PDE analysis and simulation

PDEs arise at several levels of our models. Parabolic equations can be used for large cell populations and also for intracellular spatio-temporal dynamics of proteins and their messenger RNAs in gene regulatory networks, transport equations are used for protein aggregation / fragmentation models and for the cell division cycle in age-structured models of proliferating cell populations. Existence, uniqueness and asymptotic behaviour of solutions have been studied (B. Perthame, Transport equations in biology, Springer, 2007) [67] [65] . Other equations, of the integro-differential type, dedicated to describing the Darwinian evolution of a cell population according to a phenotypic trait, allowing exchanges with the environment, genetic mutations and reversible epigenetic modifications, are also used [82] , [83] , [81] [23] . Through multiscale analysis, they can be related to stochastic and free boundary models used in cancer modelling.

Inverse problems

When studying biological populations (usually cells or big molecules) using PDE models, identification of the functions and parameters that govern the dynamics of a model may be achieved to a certain extent by statistics performed on individuals to reconstruct the probability distribution of their relevant characteristics in the population they constitute, but quantitative observations at the individual level (e.g., fluorescence in single cells [63] or size/age tracking  [89] ) require sophisticated techniques and are most often difficult to obtain.
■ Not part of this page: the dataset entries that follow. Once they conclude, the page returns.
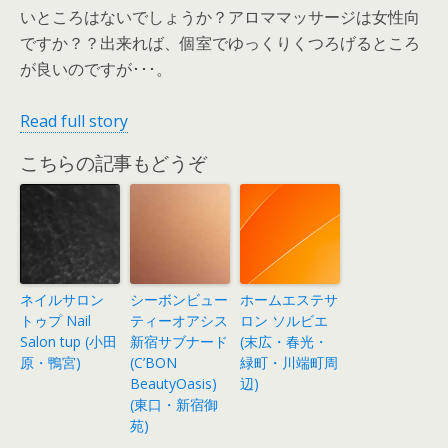
いところはないでしょうか？アロママッサージは女性向
ですか？？出来れば、個室でゆっくりくつろげるところ
が良いのですが･･･。
Read full story
こちらの記事もどうぞ
ネイルサロン
シーボンビュー
ホームエステサ
トゥプ Nail
ティーオアシス
ロン ソルビエ
Salon tup (小田
新宿サブナード
(末広・春光・
原・鴨宮)
(C’BON
緑町・川端町周
BeautyOasis)
辺)
(東口・新宿御
苑)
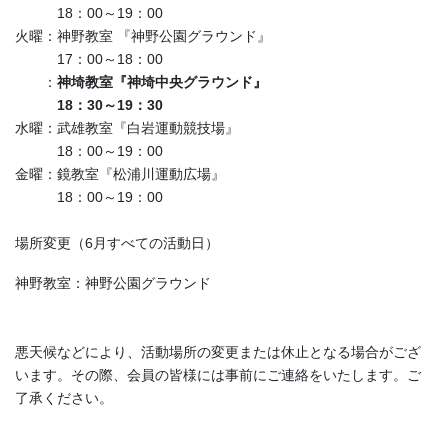
18：00～19：00
火曜：神野教室 『神野公園グラウンド』
17：00～18：00
：
神埼教室『神埼中央グラウンド』
18：30～19：30
水曜：武雄教室『白岩運動競技場』
18：00～19：00
金曜：鏡教室『松浦川運動広場』
18：00～19：00
場所変更（6月すべての活動日）
神野教室：神野公園グラウンド
悪天候などにより、活動場所の変更または休止となる場合がござ
います。その際、会員の皆様には事前にご連絡をいたします。ご
了承ください。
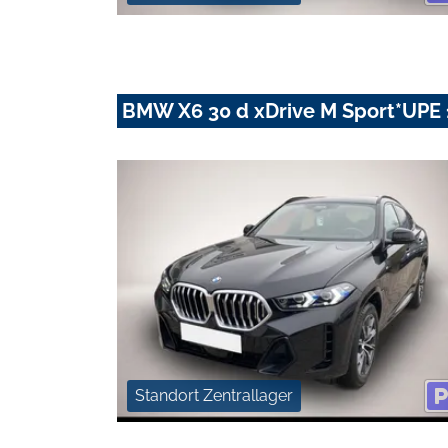
BMW X6 30 d xDrive M Sport*UPE 
Standort Zentrallager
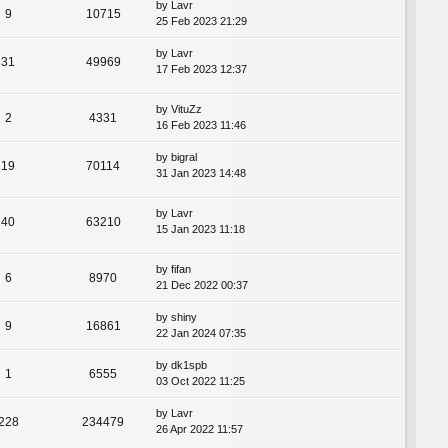
by
Lavr
9
10715
25 Feb 2023 21:29
by
Lavr
31
49969
17 Feb 2023 12:37
by
VituZz
2
4331
16 Feb 2023 11:46
by
bigral
19
70114
31 Jan 2023 14:48
by
Lavr
40
63210
15 Jan 2023 11:18
by
fifan
6
8970
21 Dec 2022 00:37
by
shiny
9
16861
22 Jan 2024 07:35
by
dk1spb
1
6555
03 Oct 2022 11:25
by
Lavr
228
234479
26 Apr 2022 11:57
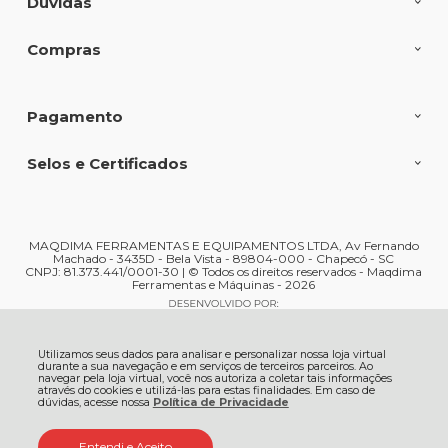
Dúvidas
Compras
Pagamento
Selos e Certificados
MAQDIMA FERRAMENTAS E EQUIPAMENTOS LTDA, Av Fernando
Machado - 3435D - Bela Vista - 89804-000 - Chapecó - SC
CNPJ: 81.373.441/0001-30 | © Todos os direitos reservados - Maqdima
Ferramentas e Máquinas - 2026
Utilizamos seus dados para analisar e personalizar nossa loja virtual
durante a sua navegação e em serviços de terceiros parceiros. Ao
navegar pela loja virtual, você nos autoriza a coletar tais informações
através do cookies e utilizá-las para estas finalidades. Em caso de
dúvidas, acesse nossa
Política de Privacidade
Entendi e Aceito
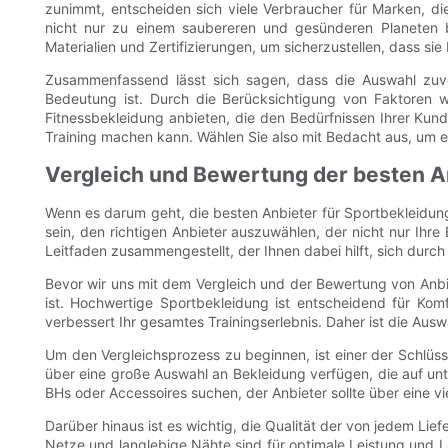
zunimmt, entscheiden sich viele Verbraucher für Marken, die
nicht nur zu einem saubereren und gesünderen Planeten b
Materialien und Zertifizierungen, um sicherzustellen, dass sie
Zusammenfassend lässt sich sagen, dass die Auswahl zuver
Bedeutung ist. Durch die Berücksichtigung von Faktoren wie
Fitnessbekleidung anbieten, die den Bedürfnissen Ihrer Kund
Training machen kann. Wählen Sie also mit Bedacht aus, um ei
Vergleich und Bewertung der besten A
Wenn es darum geht, die besten Anbieter für Sportbekleidung
sein, den richtigen Anbieter auszuwählen, der nicht nur Ihr
Leitfaden zusammengestellt, der Ihnen dabei hilft, sich durch
Bevor wir uns mit dem Vergleich und der Bewertung von Anbie
ist. Hochwertige Sportbekleidung ist entscheidend für Komfor
verbessert Ihr gesamtes Trainingserlebnis. Daher ist die Aus
Um den Vergleichsprozess zu beginnen, ist einer der Schlüssel
über eine große Auswahl an Bekleidung verfügen, die auf unter
BHs oder Accessoires suchen, der Anbieter sollte über eine vi
Darüber hinaus ist es wichtig, die Qualität der von jedem Lie
Netze und langlebige Nähte sind für optimale Leistung und L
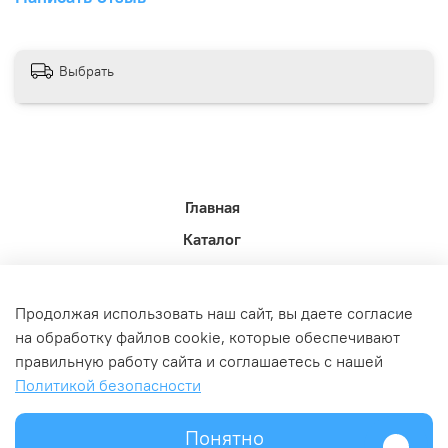
Выбрать
Главная
Каталог
Новости недели.
Акции
Продолжая использовать наш сайт, вы даете согласие
Доставка
на обработку файлов cookie, которые обеспечивают
правильную работу сайта и соглашаетесь с нашей
Политика возврата
Политикой безопасности
Связь с администрацией
Оферта и политика конфедициальности
Понятно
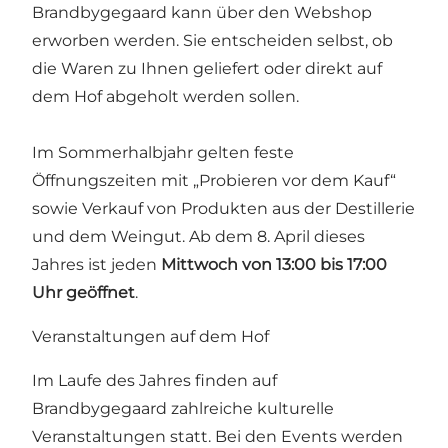
Brandbygegaard kann über den Webshop
erworben werden. Sie entscheiden selbst, ob
die Waren zu Ihnen geliefert oder direkt auf
dem Hof abgeholt werden sollen.
Im Sommerhalbjahr gelten feste
Öffnungszeiten mit „Probieren vor dem Kauf“
sowie Verkauf von Produkten aus der Destillerie
und dem Weingut. Ab dem 8. April dieses
Jahres ist jeden
Mittwoch von 13:00 bis 17:00
Uhr
geöffnet
.
Veranstaltungen auf dem Hof
Im Laufe des Jahres finden auf
Brandbygegaard zahlreiche kulturelle
Veranstaltungen statt. Bei den Events werden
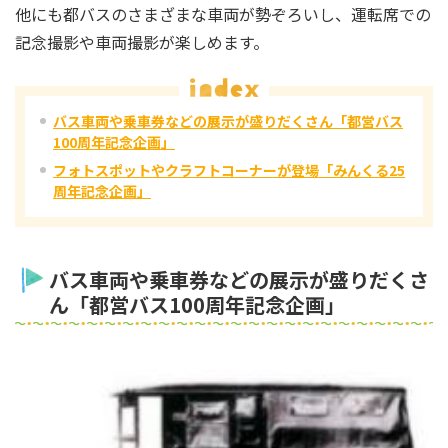
他にも都バスのさまざまな車両が勢ぞろいし、運転席での
記念撮影や車両撮影が楽しめます。
バス車両や乗車券などの展示が盛りだくさん「都営バス
100周年記念企画」
フォトスポットやクラフトコーナーが登場「みんくる25
周年記念企画」
バス車両や乗車券などの展示が盛りだくさ
ん「都営バス100周年記念企画」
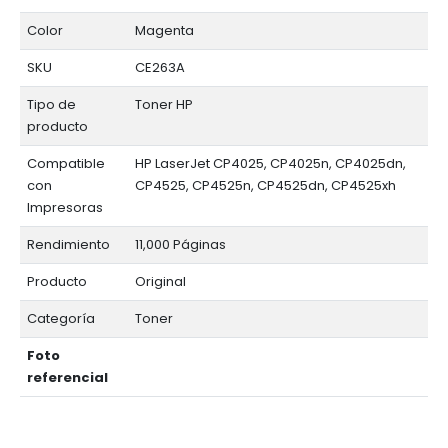
Color
Magenta
SKU
CE263A
Tipo de
Toner HP
producto
Compatible
HP LaserJet CP4025, CP4025n, CP4025dn,
con
CP4525, CP4525n, CP4525dn, CP4525xh
Impresoras
Rendimiento
11,000 Páginas
Producto
Original
Categoría
Toner
Foto
referencial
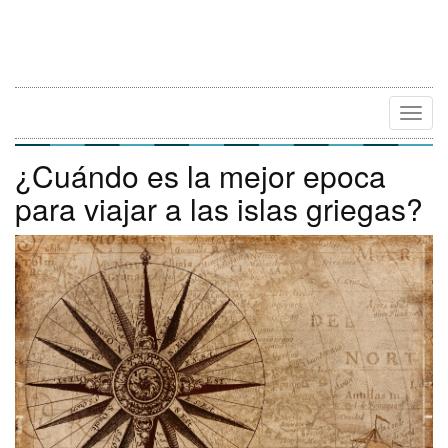
Camb
Naveg
¿Cuándo es la mejor epoca
para viajar a las islas griegas?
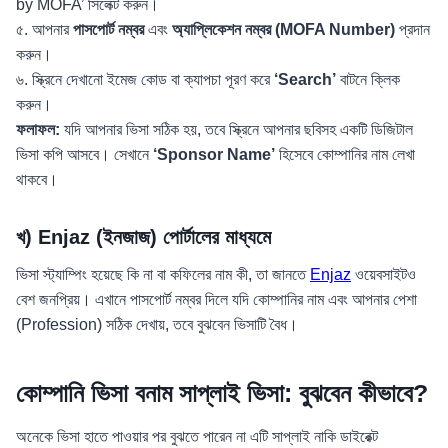
by MOFA’ সিলেক্ট করুন।
৫. আপনার
পাসপোর্ট নম্বর
এবং
অ্যাপ্লিকেশন নম্বর (MOFA Number)
প্রদান
করুন।
৬. স্ক্রিনে দেখানো ইমেজ কোড বা ক্যাপচা পূরণ করে
‘Search’
বাটনে ক্লিক
করুন।
ফলাফল:
যদি আপনার ভিসা সঠিক হয়, তবে স্ক্রিনে আপনার ছবিসহ একটি ডিজিটাল
ভিসা কপি আসবে। সেখানে
‘Sponsor Name’
হিসেবে কোম্পানির নাম লেখা
থাকবে।
খ) Enjaz (ইনজাজ) পোর্টালের মাধ্যমে
ভিসা স্ট্যাম্পিং হয়েছে কি না বা কফিলের নাম কী, তা জানতে
Enjaz
ওয়েবসাইটও
বেশ জনপ্রিয়। এখানে পাসপোর্ট নম্বর দিলে যদি কোম্পানির নাম এবং আপনার পেশা
(Profession) সঠিক দেখায়, তবে বুঝবেন ভিসাটি বৈধ।
কোম্পানি ভিসা বনাম সাপ্লাই ভিসা: বুঝবেন কীভাবে?
অনেকে ভিসা হাতে পাওয়ার পর বুঝতে পারেন না এটি সাপ্লাই নাকি ডাইরেক্ট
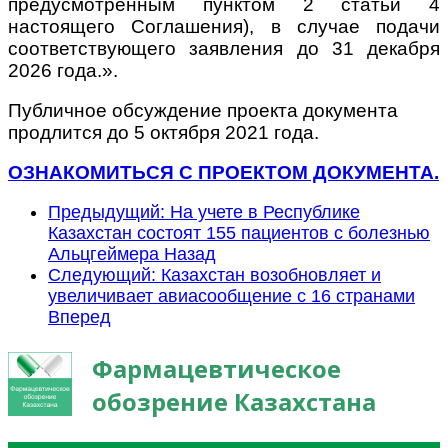
предусмотренным пунктом 2 статьи 4
настоящего Соглашения), в случае подачи
соответствующего заявления до 31 декабря
2026 года.».
Публичное обсуждение проекта документа
продлится до 5 октября 2021 года.
ОЗНАКОМИТЬСЯ С ПРОЕКТОМ ДОКУМЕНТА.
Предыдущий: На учете в Республике
Казахстан состоят 155 пациентов с болезнью
Альцгеймера
Назад
Следующий: Казахстан возобновляет и
увеличивает авиасообщение с 16 странами
Вперед
Фармацевтическое
обозрение Казахстана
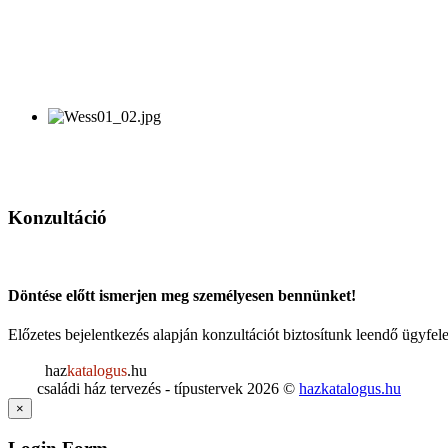
Konzultáció
Döntése előtt ismerjen meg személyesen bennünket!
Előzetes bejelentkezés alapján konzultációt biztosítunk leendő ügyf
haz
katalogus
.hu
családi ház tervezés - típustervek
2026
©
hazkatalogus.hu
×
Relying on the accuracy of a PDE model to describe the population dynamics, inverse problem methods offer a tractable alternative in model identification, and they are presently an active theme of research in MAMBA. Following previous studies  [70] , [71] , some combining statistical and deterministic approaches  [69] with application to raw experimental data [13] , we plan to develop our methods to new structured-population models (or stochastic fragmentation processes as in  [68] ), useful for other types of data or populations (e.g. size/age tracking, polymer length distribution, fluorescence in single cells).